Start of ENTRIES SUPPLIED
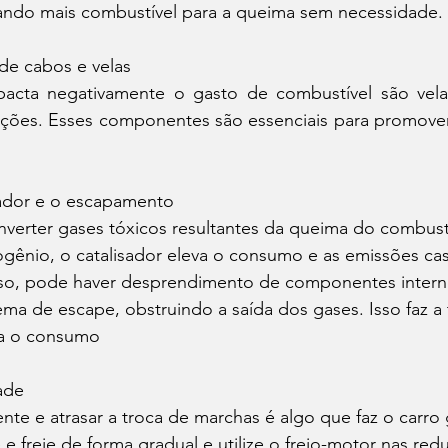
iando mais combustível para a queima sem necessidade. 
 de cabos e velas 
acta negativamente o gasto de combustível são velas
ões. Esses componentes são essenciais para promover 
sador e o escapamento 
ogênio, o catalisador eleva o consumo e as emissões cas
sso, pode haver desprendimento de componentes intern
tema de escape, obstruindo a saída dos gases. Isso faz a
va o consumo 
ade 
 e freie de forma gradual e utilize o freio-motor nas red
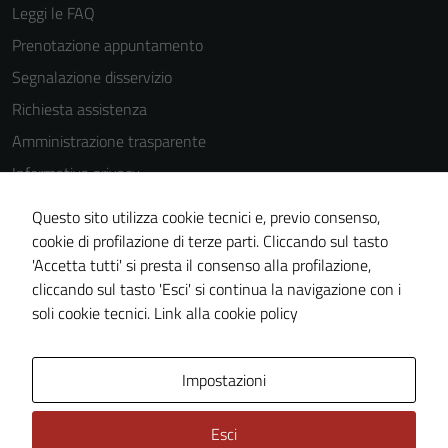
Leggi le FAQ
Prenotazione appuntamento
Segnalazione disservizio
Richiesta assistenza
Amministrazione trasparente
Informativa privacy
Cookie Policy
Questo sito utilizza cookie tecnici e, previo consenso,
Note legali
cookie di profilazione di terze parti. Cliccando sul tasto
'Accetta tutti' si presta il consenso alla profilazione,
Dichiarazione di accessibilità
cliccando sul tasto 'Esci' si continua la navigazione con i
Piano di miglioramento del sito
soli cookie tecnici.
Link alla cookie policy
Area Privata
Impostazioni
Esci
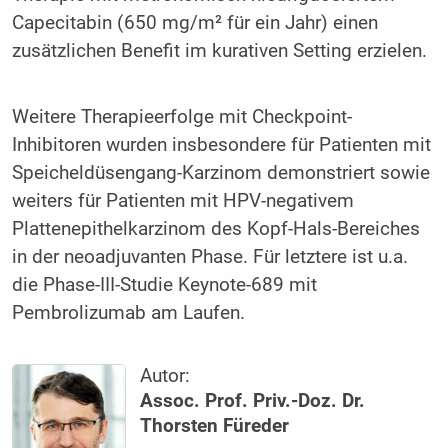
Capecitabin (650 mg/m² für ein Jahr) einen
zusätzlichen Benefit im kurativen Setting erzielen.
Weitere Therapieerfolge mit Checkpoint-
Inhibitoren wurden insbesondere für Patienten mit
Speicheldüsengang-Karzinom demonstriert sowie
weiters für Patienten mit HPV-negativem
Plattenepithelkarzinom des Kopf-Hals-Bereiches
in der neoadjuvanten Phase. Für letztere ist u.a.
die Phase-III-Studie Keynote-689 mit
Pembrolizumab am Laufen.
Autor:
Assoc. Prof. Priv.-Doz. Dr.
Thorsten Füreder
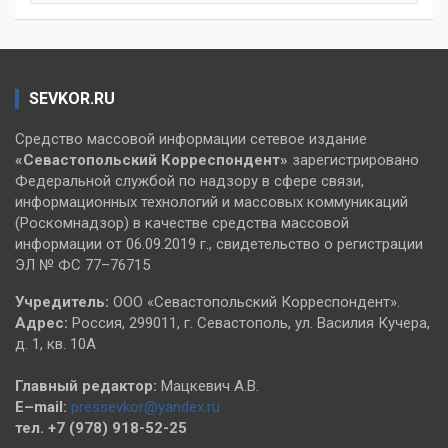
SEVKOR.RU
Средство массовой информации сетевое издание
«Севастопольский
Корреспондент»
зарегистрировано
Федеральной службой по надзору в сфере связи,
информационных технологий и массовых коммуникаций
(Роскомнадзор) в качестве средства массовой
информации от 06.09.2019 г., свидетельство о регистрации
ЭЛ № ФС 77–76715
Учредитель:
ООО «Севастопольский Корреспондент».
Адрес:
Россия, 299011, г. Севастополь, ул. Василия Кучера,
д. 1, кв. 10А
Главный редактор:
Мацкевич А.В.
E–mail:
pressevkor@yandex.ru
тел. +7 (978) 918-52-25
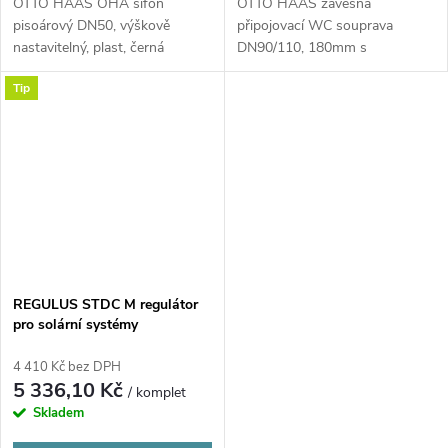
OTTO HAAS OHA sifon
OTTO HAAS závěsná
pisoárový DN50, výškově
připojovací WC souprava
nastavitelný, plast, černá
DN90/110, 180mm s
chlopňovým těsněním, s
Tip
možností...
REGULUS STDC M regulátor
pro solární systémy
4 410 Kč bez DPH
5 336,10 Kč
/ komplet
Skladem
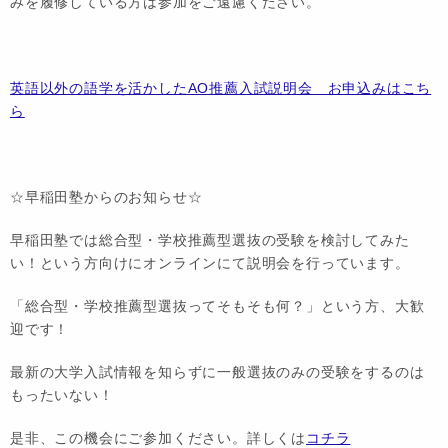
みを履修している方は参加をご遠慮ください。
英語以外の語学を活かしたAO推薦入試説明会 お申込みはこち
ら
☆早稲田塾からのお知らせ☆
早稲田塾では総合型・学校推薦型選抜の受験を検討してみた
い！という方向けにオンラインにて説明会を行っています。
「総合型・学校推薦型選抜ってそもそも何？」という方、大歓
迎です！
最新の大学入試情報を知らずに一般選抜のみの受験をするのは
もったいない！
是非、この機会にご参加ください。詳しくは
コチラ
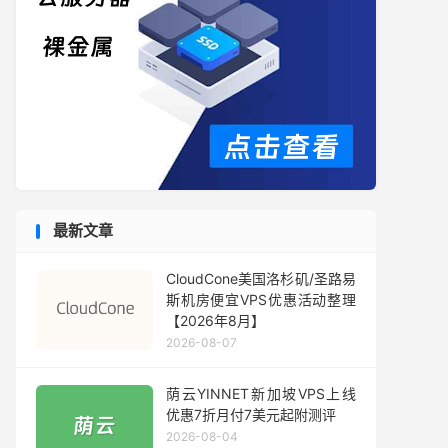
最新文章
CloudCone美国洛杉矶/圣路易
斯机房便宜VPS优惠活动整理
【2026年8月】
2026-08-07
荫云YINNET新加坡VPS上线
优惠7折月付7美元起附测评
2026-08-04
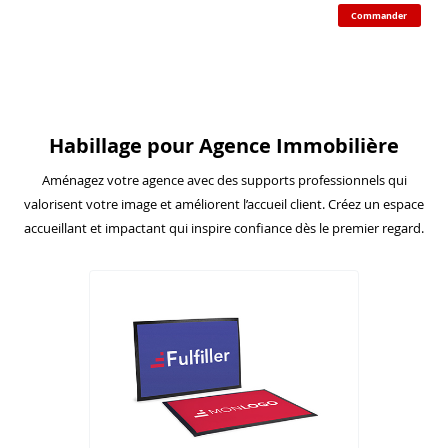
Commander
Habillage pour Agence Immobilière
Aménagez votre agence avec des supports professionnels qui
valorisent votre image et améliorent l’accueil client. Créez un espace
accueillant et impactant qui inspire confiance dès le premier regard.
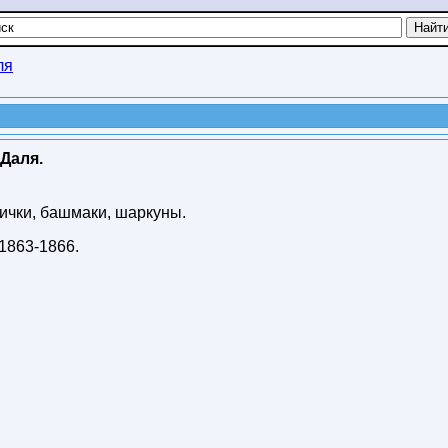
ля
Даля.
ички, башмаки, шаркуны.
1863-1866
.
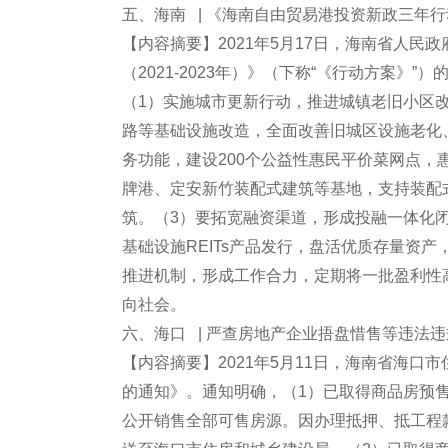
五、海南 | 《海南自由贸易港投资新政三年行动方
【内容摘要】2021年5月17日，海南省人
（2021-2023年）》（下称“《行动方案
（1）实施城市更新行动，推进城镇老旧小区改
路等基础设施改造，全面改善旧城区设施老化
务功能，建设200个公益性惠民平价菜网点，
牌港、定安新竹装配式建筑等基地，支持装配式
筑。（3）要拓宽融资渠道，形成投融一体化
基础设施REITs产品发行，盘活优质存量资
推进机制，形成工作合力，定期将一批盈利性
向社会。
六、海口 | 严查房地产企业捂盘惜售等违法
【内容摘要】2021年5月11日，海南省海
的通知》。通知明确，（1）已取得商品房预售
公开销售全部可售房源。因办理抵押、抵工程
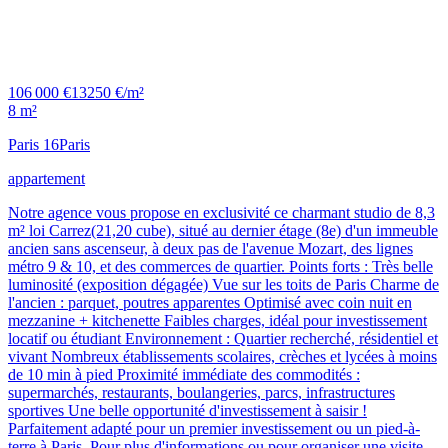
106 000 €
13250 €/m²
8 m²
Paris 16
Paris
appartement
Notre agence vous propose en exclusivité ce charmant studio de 8,3
m² loi Carrez(21,20 cube), situé au dernier étage (8e) d'un immeuble
ancien sans ascenseur, à deux pas de l'avenue Mozart, des lignes
métro 9 & 10, et des commerces de quartier. Points forts : Très belle
luminosité (exposition dégagée) Vue sur les toits de Paris Charme de
l'ancien : parquet, poutres apparentes Optimisé avec coin nuit en
mezzanine + kitchenette Faibles charges, idéal pour investissement
locatif ou étudiant Environnement : Quartier recherché, résidentiel et
vivant Nombreux établissements scolaires, crèches et lycées à moins
de 10 min à pied Proximité immédiate des commodités :
supermarchés, restaurants, boulangeries, parcs, infrastructures
sportives Une belle opportunité d'investissement à saisir !
Parfaitement adapté pour un premier investissement ou un pied-à-
terre à Paris. Pour plus d'informations ou pour organiser une visite,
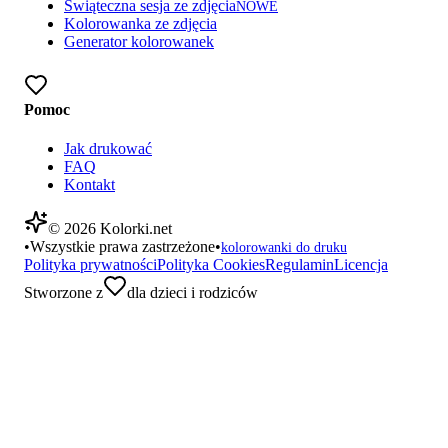
Świąteczna sesja ze zdjęcia
NOWE
Kolorowanka ze zdjęcia
Generator kolorowanek
Pomoc
Jak drukować
FAQ
Kontakt
©
2026
Kolorki.net
•
Wszystkie prawa zastrzeżone
•
kolorowanki do druku
Polityka prywatności
Polityka Cookies
Regulamin
Licencja
Stworzone z
dla dzieci i rodziców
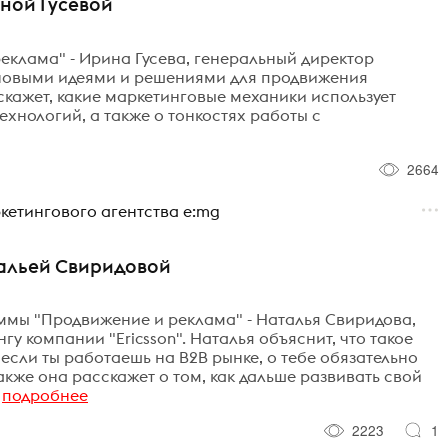
ной Гусевой
клама" - Ирина Гусева, генеральный директор
 новыми идеями и решениями для продвижения
скажет, какие маркетинговые механики использует
хнологий, а также о тонкостях работы с
2664
етингового агентства e:mg
тальей Свиридовой
аммы "Продвижение и реклама" - Наталья Свиридова,
у компании "Ericsson". Наталья объяснит, что такое
если ты работаешь на B2B рынке, о тебе обязательно
акже она расскажет о том, как дальше развивать свой
подробнее
2223
1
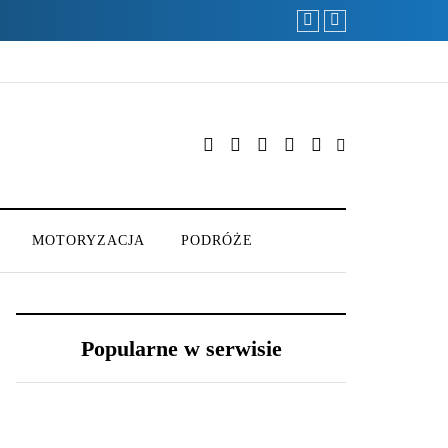
MOTORYZACJA
PODRÓŻE
Popularne w serwisie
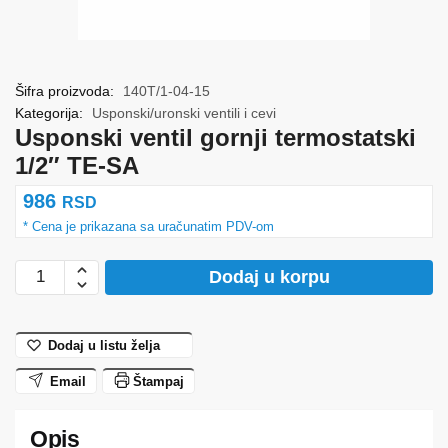
Šifra proizvoda:
140T/1-04-15
Kategorija:
Usponski/uronski ventili i cevi
Usponski ventil gornji termostatski
1/2″ TE-SA
986
RSD
Usponski
Dodaj u korpu
ventil
gornji
termostatski
Dodaj u listu želja
1/2"
Email
Štampaj
TE-
SA
količina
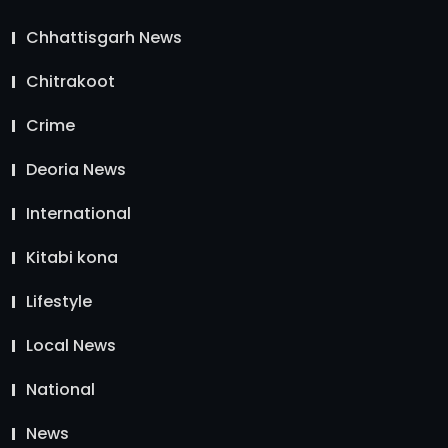
Chhattisgarh News
Chitrakoot
Crime
Deoria News
International
Kitabi kona
Lifestyle
Local News
National
News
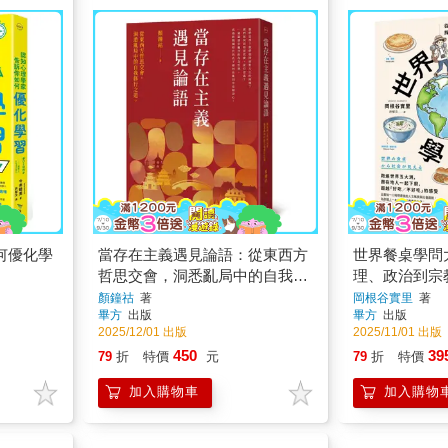
何優化學
當存在主義遇見論語：從東西方
世界餐桌學問
哲思交會，洞悉亂局中的自我修
理、政治到宗
行之道
的家庭廚房冒
顏鐘祜
著
岡根谷實里
著
畢方
出版
畢方
出版
2025/12/01 出版
2025/11/01 出版
450
39
79
折
特價
元
79
折
特價
加入購物車
加入購物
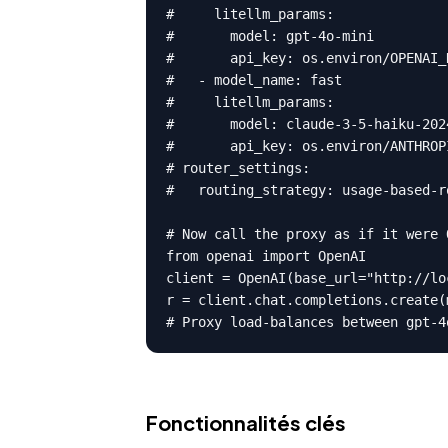
#     litellm_params:

#       model: gpt-4o-mini

#       api_key: os.environ/OPENAI_K
#   - model_name: fast

#     litellm_params:

#       model: claude-3-5-haiku-2024
#       api_key: os.environ/ANTHROPI
# router_settings:

#   routing_strategy: usage-based-ro
# Now call the proxy as if it were O
from openai import OpenAI

client = OpenAI(base_url="http://lo
r = client.chat.completions.create(
# Proxy load-balances between gpt-4
Fonctionnalités clés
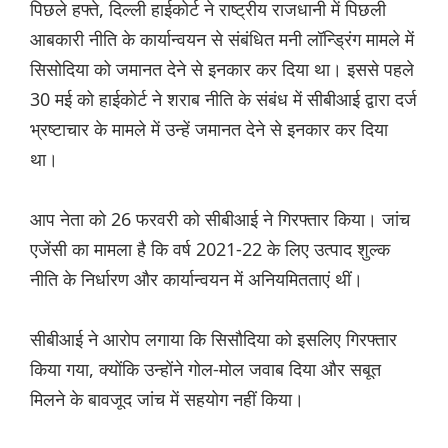
पिछले हफ्ते, दिल्ली हाईकोर्ट ने राष्ट्रीय राजधानी में पिछली
आबकारी नीति के कार्यान्वयन से संबंधित मनी लॉन्ड्रिंग मामले में
सिसोदिया को जमानत देने से इनकार कर दिया था। इससे पहले
30 मई को हाईकोर्ट ने शराब नीति के संबंध में सीबीआई द्वारा दर्ज
भ्रष्टाचार के मामले में उन्हें जमानत देने से इनकार कर दिया
था।
आप नेता को 26 फरवरी को सीबीआई ने गिरफ्तार किया। जांच
एजेंसी का मामला है कि वर्ष 2021-22 के लिए उत्पाद शुल्क
नीति के निर्धारण और कार्यान्वयन में अनियमितताएं थीं।
सीबीआई ने आरोप लगाया कि सिसौदिया को इसलिए गिरफ्तार
किया गया, क्योंकि उन्होंने गोल-मोल जवाब दिया और सबूत
मिलने के बावजूद जांच में सहयोग नहीं किया।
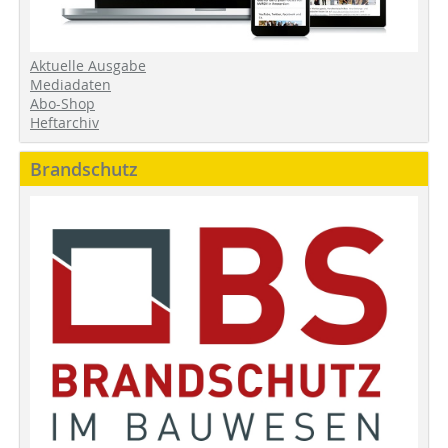
Aktuelle Ausgabe
Mediadaten
Abo-Shop
Heftarchiv
Brandschutz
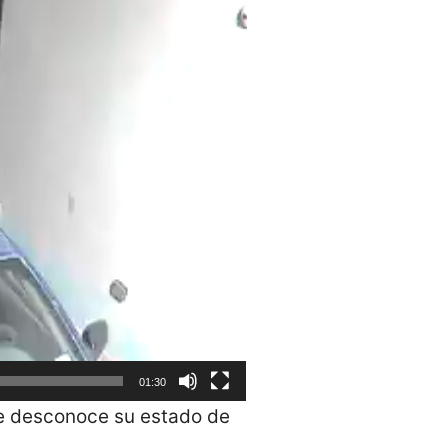
01:30
 se desconoce su estado de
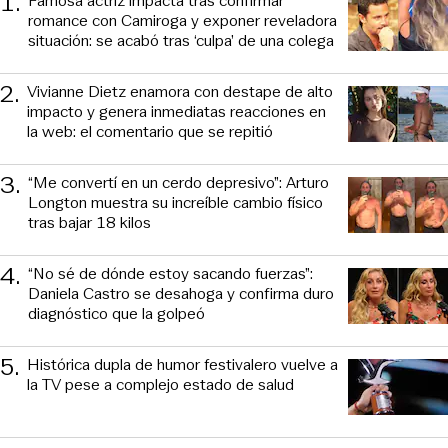
1
.
Famosa actriz impacta tras confirmar
romance con Camiroga y exponer reveladora
situación: se acabó tras ‘culpa’ de una colega
2
.
Vivianne Dietz enamora con destape de alto
impacto y genera inmediatas reacciones en
la web: el comentario que se repitió
3
.
“Me convertí en un cerdo depresivo”: Arturo
Longton muestra su increíble cambio físico
tras bajar 18 kilos
4
.
“No sé de dónde estoy sacando fuerzas”:
Daniela Castro se desahoga y confirma duro
diagnóstico que la golpeó
5
.
Histórica dupla de humor festivalero vuelve a
la TV pese a complejo estado de salud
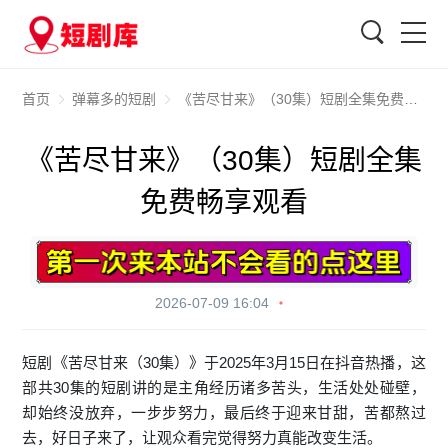
搜索
首页
弹幕多的短剧
《苦尽甘来》（30集）短剧全集免费畅享观看
《苦尽甘来》（30集）短剧全集
免费畅享观看
2026-07-09 16:04
短剧《苦尽甘来（30集）》于2025年3月15日在抖音热播，这
部共30集的短剧讲的是主角经历诸多苦头，生活处处碰壁，
却始终没放弃，一步步努力，最后终于迎来甘甜，苦都熬过
去，好日子来了，让观众看完觉得努力真能改变生活。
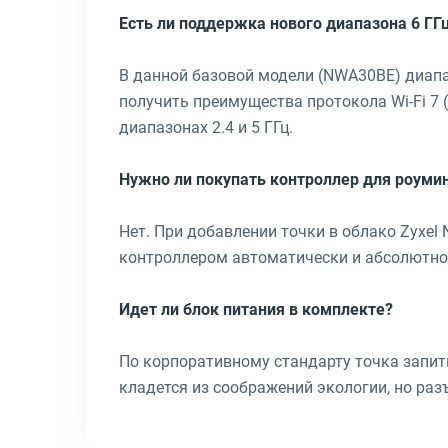
Есть ли поддержка нового диапазона 6 ГГ
В данной базовой модели (NWA30BE) диапа
получить преимущества протокола Wi-Fi 7
диапазонах 2.4 и 5 ГГц.
Нужно ли покупать контроллер для роуми
Нет. При добавлении точки в облако Zyxel
контроллером автоматически и абсолютно
Идет ли блок питания в комплекте?
По корпоративному стандарту точка запиты
кладется из соображений экологии, но разъ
End of ENTRIES SUPPLIED
WHAT YOU HAVE TO DO — Taking the lines above, repeat exactly those from the line that contains "Гусева, генеральный директор" through the line that contains "объяснит, что такое", and both of those lines as well. Include nothing else.

WRITTEN ANSWER —
клама" - Ирина Гусева, генеральный директор
 новыми идеями и решениями для продвижения
скажет, какие маркетинговые механики использует
хнологий, а также о тонкостях работы с
2664
етингового агентства e:mg
тальей Свиридовой
аммы "Продвижение и реклама" - Наталья Свиридова,
у компании "Ericsson". Наталья объяснит, что такое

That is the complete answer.